Archive for August, 2010


Quaint Customs of the Practice Humans


So I turned south. There was still a lot of Durotar I hadn’t yet seen, and this is the perfect time of year for it. Most of Kalimdor is insufferably hot right now, and Durotar is no exception, but it’s a dry heat and more importantly you are encouraged to suffer with everyone else. It’s part of the national character. Water tastes better because you’ve earned it. And in a few entries we’ll have hit the Echo Coast and we can cool off with a nice swim.

First though, the main-trunk road south from Orgrimmar connects us to Razor Hill, through a very tactically-dubious route along the bottom of a ravine. I suggest you actually stick to the edges because it’s hella easy for people to drop rocks on your head from the overhangs. Particularly if you, say, drove your Mekanohog into their workshop during a soaked Dursday evening out on the town.


Razor Hill. I don’t want to beat a dead horse here, but I am compelled to give a call-back to my words about orcish naming practices. Razor Hill is not on a hill, and you cannot shave with it. There, okay. It’s out of my system. phew.

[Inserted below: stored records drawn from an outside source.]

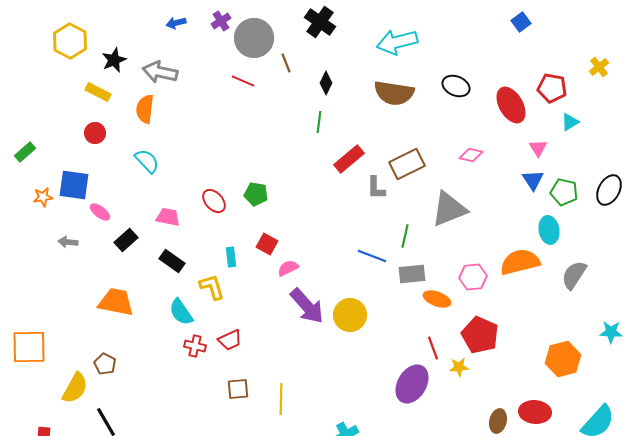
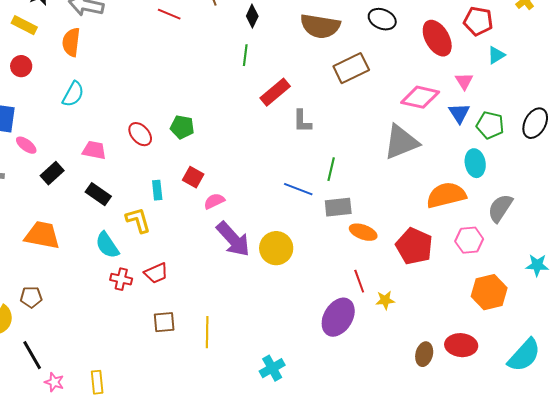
pink diamond: (471, 155) -> (420, 97), moved, size x1.6
cyan semicircle: (147, 161) -> (73, 94), turned 72
brown rectangle: (407, 164) -> (351, 68), moved
gray triangle: (449, 209) -> (401, 142), moved
pink hexagon: (473, 277) -> (469, 240), moved
red pentagon: (480, 335) -> (414, 246), moved
brown pentagon: (105, 364) -> (31, 297), turned -30

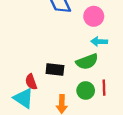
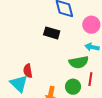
black rectangle: (55, 70) -> (52, 33), moved
red line: (104, 88) -> (90, 79), moved

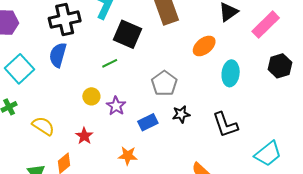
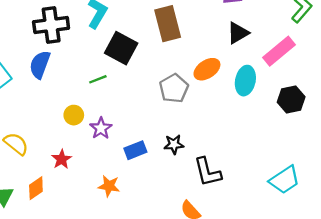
cyan ellipse: (231, 73) -> (245, 81), moved
gray pentagon: (164, 83) -> (174, 88), moved
black L-shape: (225, 125) -> (208, 172), moved
cyan trapezoid: (268, 154) -> (285, 180), moved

In fact, there isn’t much more to say about Razor Hill — it has one virtue: it exists precisely where you would expect a town should exist, geographically. Halfway between Sen’jin and Orgrimmar, it serves little purpose other than as a kind of speed-bump for enthusiastic up-and-comers inbound from the Valley of Trials, each of them with a heap of bloodthirst and little common sense. They come into Razor Hill, say to themselves “oh, a town!” and wander around for a bit pestering people for quests. Thus the burghers of Orgrimmar are spared their chattering influx into the bars and auction houses for another few weeks.

Does anyone speak dwarf?

Okay, some odd things have happened to me since I started publishing this journal.

You may remember that I’ve held forth on my Problem with Dwarves. I may have even advocated murdering them for sport in various ways. I have nothing in principle about any of my fellow Azerothians, and frankly would rather hang out with my racially-diverse brethren in the Cenarion Circle than, say, people who are theoretically my allies but who want to exterminate all life. Yeah, okay, guys. How about we just have a beer, instead, huh? Oh, the beer’s coming right out the… let’s just… oh, geez, it’s really just running right through… ugh, and some tumours are washing off with it… look here’s a bucket, we’ll just slip it under the tabard… there — no one will notice. Just… stand still.

Nevertheless, dwarves. I wouldn’t think any of them would read my journal, let alone enjoy it. But apparently copies are circulating in Alliance towns, and I seem to have picked up a — a stalker? I guess?

I can’t complain. She buys really expensive shoulder and helmet inscriptions and mails them to me (apparently this is okay). But every so often I get weirder shit, like the following, which I have reproduced here in case any of you, dear readers, can make heads or tails of it.

I think it means she just helped kill the Lich King. I heard something about that. Beyond that, though…



And I don’t mean to sound ungrateful, but I wish she would stop stabbing me to death whenever she sees me. The rose left on my corpse really is… something, but I could do without it.

I’m All Ears


Back to Orgrimmar in time for the weekend. Have an interview with the Grom’s Machine, a group of Mekano-hog enthusiasts who tear up the Valley of Honour with impromptu races every few Freysdays. The interview is likely to turn into a very heavy evening of drinking and possible property destruction, with all the payoffs that implies, so I stop by the bank to pick up some money. You know, line your pockets with a few gold, break in case of emergencies.

The teller is gone for a long while, and when he comes back his face has a dark cloud over it. No one can furrow their brow at you quite like an orc, particularly one who has contact with your finances.

“The Adjuster of Bulk Accounts would like to speak with you,” he rumbles.

“Oh, that’s okay — I don’t have an appointment,” I reply.